Material to process
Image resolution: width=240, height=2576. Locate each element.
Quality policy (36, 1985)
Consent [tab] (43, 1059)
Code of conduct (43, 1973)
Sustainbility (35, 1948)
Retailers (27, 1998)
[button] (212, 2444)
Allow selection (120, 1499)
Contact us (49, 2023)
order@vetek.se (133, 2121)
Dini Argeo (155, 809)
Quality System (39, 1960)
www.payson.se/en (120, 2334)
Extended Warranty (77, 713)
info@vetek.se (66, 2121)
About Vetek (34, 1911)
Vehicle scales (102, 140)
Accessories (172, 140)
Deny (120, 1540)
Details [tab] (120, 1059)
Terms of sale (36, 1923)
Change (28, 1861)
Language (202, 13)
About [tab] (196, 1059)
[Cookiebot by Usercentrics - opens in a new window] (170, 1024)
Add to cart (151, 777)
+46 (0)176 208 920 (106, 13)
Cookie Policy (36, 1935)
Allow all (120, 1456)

==

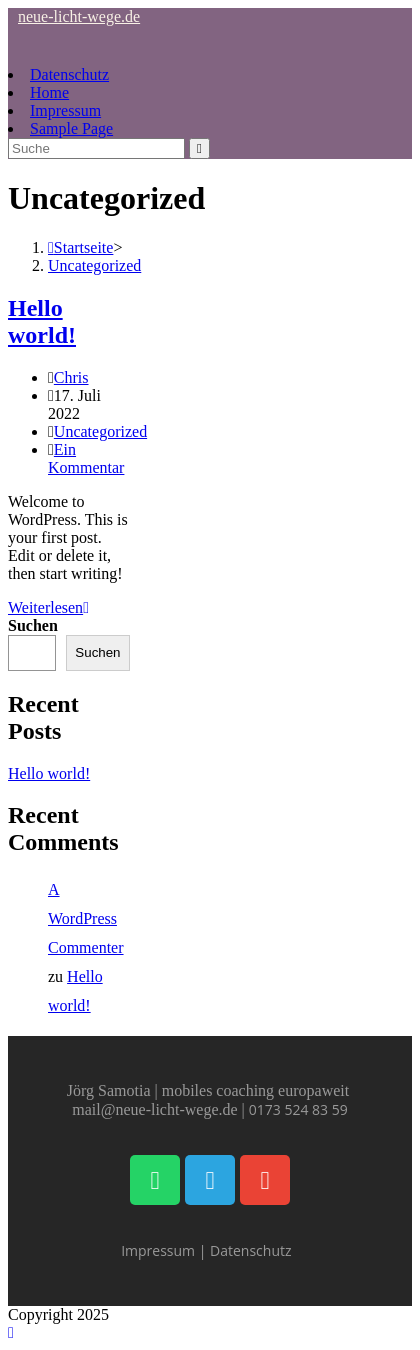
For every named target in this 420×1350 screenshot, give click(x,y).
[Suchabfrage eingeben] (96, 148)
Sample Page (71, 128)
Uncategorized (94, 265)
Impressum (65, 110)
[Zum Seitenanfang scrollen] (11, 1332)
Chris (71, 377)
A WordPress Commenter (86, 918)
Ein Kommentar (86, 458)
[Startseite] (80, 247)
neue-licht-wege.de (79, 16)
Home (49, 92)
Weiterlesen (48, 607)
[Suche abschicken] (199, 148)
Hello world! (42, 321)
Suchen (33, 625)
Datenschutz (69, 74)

Exercise
Extract from the listing above the lines between the line containing "Image resolution: width=240, height=2576." and the line containing "Allow all (120, 1456)", keeping both of those lines. Output nothing else.

Exercise output
Image resolution: width=240, height=2576. Locate each element.
Quality policy (36, 1985)
Consent [tab] (43, 1059)
Code of conduct (43, 1973)
Sustainbility (35, 1948)
Retailers (27, 1998)
[button] (212, 2444)
Allow selection (120, 1499)
Contact us (49, 2023)
order@vetek.se (133, 2121)
Dini Argeo (155, 809)
Quality System (39, 1960)
www.payson.se/en (120, 2334)
Extended Warranty (77, 713)
info@vetek.se (66, 2121)
About Vetek (34, 1911)
Vehicle scales (102, 140)
Accessories (172, 140)
Deny (120, 1540)
Details [tab] (120, 1059)
Terms of sale (36, 1923)
Change (28, 1861)
Language (202, 13)
About [tab] (196, 1059)
[Cookiebot by Usercentrics - opens in a new window] (170, 1024)
Add to cart (151, 777)
+46 (0)176 208 920 (106, 13)
Cookie Policy (36, 1935)
Allow all (120, 1456)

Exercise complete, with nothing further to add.